Asians also are guided by the Neo-Confucian view that knowledge represents one`s character. Having one`s writing edited by others, therefore, would be a direct challenge to his or her character. These are the reasons why the Wikipedia model is not applicable to Korean culture.
But what was poison to Wikipedia was the formula of success for Wikitree. The folks at Wikitree may call it “history written together,” but collective effort is rare. Reporters write under authentic IDs and are measured by the amount of writing they produce. The more prolific they become, the bigger the chances of working up to the “pine tree” level, starting from the lowest “apricot tree.” Wikitree is also a media specifically controlled by relationships and networking; more than 70 percent of the website traffic is from those using social networking services such as Twitter and Facebook.

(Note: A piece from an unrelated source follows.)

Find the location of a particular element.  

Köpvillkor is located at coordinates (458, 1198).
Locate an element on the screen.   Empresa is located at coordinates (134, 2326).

The stark contrast in the development of Wikitree and Wikipedia is unfortunate as it seems to prove that Koreans are interested more in flocking together to exchange trivial information, chit chat and gossip. They seem to lack the selfless intellectual temperament for using verifiable information to create an open-ended knowledge ecosystem for the public at large.
Jeong Yak-yong, one of Korea`s greatest thinkers who went by the pen name of Dasan (“Tea Mountain”), left behind a legacy of more than 500 books co-written with his students of the Dasan Circle in the 18th century, an age without the blessing of the Internet. He must surely have been a mutant. Fortunately for us, a mutation can be inherited.